In response to the HIPAA mandate, HHS published a final regulation in the form of the Privacy Rule in December 2000, which became effective on April 14, 2001. This Rule set national standards for the protection of health information, as applied to the three types of covered entities: health plans, health care clearinghouses, and health care providers who conduct certain health care transactions electronically. As such, Stony Brook University Medical Center must implement standards to protect and guard against the misuse of individually identifiable health information.
The Privacy Rule establishes, for the first time, a foundation of Federal protections for the privacy of protected health information. The Rule does not replace Federal, State, or other law that grants individuals even greater privacy protections, and covered entities are free to retain or adopt more protective policies or practices.
Q: What does the HIPAA Privacy Rule do?
Source: Office for Civil Rights Guidance. December 3, 2002
Complete Regulation Text for Privacy Rule (Parts 160 and 164), as modified (05/31/02, 08/14/02) published by the Office for Civil Rights (OCR): http://www.hhs.gov/ocr/privacy
Private health plans, health care providers, and health care clearinghouses must assure their customers (such as patients, insured, providers, and health care plans) that the confidentiality and privacy of health care information they electronically collect, maintain, use, or transmit is secure. Security of health information is especially important when health information can be directly linked to an individual. Confidentiality is threatened not only by the risk of improper access to electronically stored information, but also by the risk of interception during electronic transmission of the information.
The Security Rule mandates health plans, health care clearinghouses, and health care providers to have security standards in place to comply with the statutory requirement that health care information and individually identifiable health care information
be protected to ensure privacy and confidentiality when health information is electronically stored, maintained, or transmitted.
Source: Federal Register: August 12, 1998 (Volume 63, Number 155)
For more information please visit: http://www.hhs.gov/ocr/privacy/hipaa/administrative/securityrule
Transactions & Code Sets
Congress and the health care industry have agreed that standards for the electronic exchange of administrative and financial health care transactions are needed to improve the efficiency and effectiveness of the health care system.
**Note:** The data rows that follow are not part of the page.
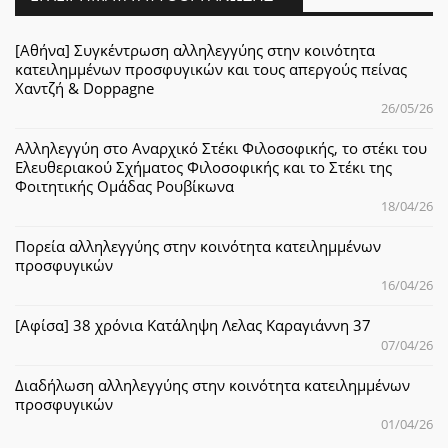
[Αθήνα] Συγκέντρωση αλληλεγγύης στην κοινότητα
κατειλημμένων προσφυγικών και τους απεργούς πείνας
Χαντζή & Doppagne
26/05/26
Αλληλεγγύη στο Αναρχικό Στέκι Φιλοσοφικής, το στέκι του
Ελευθεριακού Σχήματος Φιλοσοφικής και το Στέκι της
Φοιτητικής Ομάδας Ρουβίκωνα
18/04/26
Πορεία αλληλεγγύης στην κοινότητα κατειλημμένων
προσφυγικών
16/04/26
[Αφίσα] 38 χρόνια Κατάληψη Λελας Καραγιάννη 37
07/04/26
Διαδήλωση αλληλεγγύης στην κοινότητα κατειλημμένων
προσφυγικών
01/04/26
The Health Insurance Portability and Accountability Act of 1996 (HIPAA) required the Secretary of Health and Human Services to adopt such standards.
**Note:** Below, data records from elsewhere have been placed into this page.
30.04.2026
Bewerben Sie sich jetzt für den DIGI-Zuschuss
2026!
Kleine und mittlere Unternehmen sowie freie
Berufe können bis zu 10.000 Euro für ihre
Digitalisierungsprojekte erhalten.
National standards for electronic health care transactions will encourage electronic commerce in the health care industry and ultimately simplify the processes involved. This will result in savings from the reduction in administrative burdens on health care providers and health plans. Today, health care providers and health plans that conduct business electronically must use many different formats for electronic transactions. For example, about 400 different formats exist today for health care claims. With a national standard for electronic claims and other transactions, health care providers will be able to submit the same transaction to any health plan in the United States and the health plan must accept it. Health plans will be able to send standard electronic transactions such as remittance advices and referral authorizations to health care providers. These national standards will make electronic data interchange a viable and preferable alternative to paper processing for providers and health plans alike.
What health care transactions are required to use the standards under this regulation?
As required by HIPAA, the Secretary of Health and Human Services is adopting standards for the following administrative and financial health care transactions:
- Health claims and equivalent encounter information.
- Enrollment and disenrollment in a health plan.
- Eligibility for a health plan.
- Health care payment and remittance advice.
- Health plan premium payments.
- Health claim status.
- Referral certification and authorization.
- Coordination of benefits.
Standards for the first report of injury and claims attachments (also required by HIPAA) will be adopted at a later date.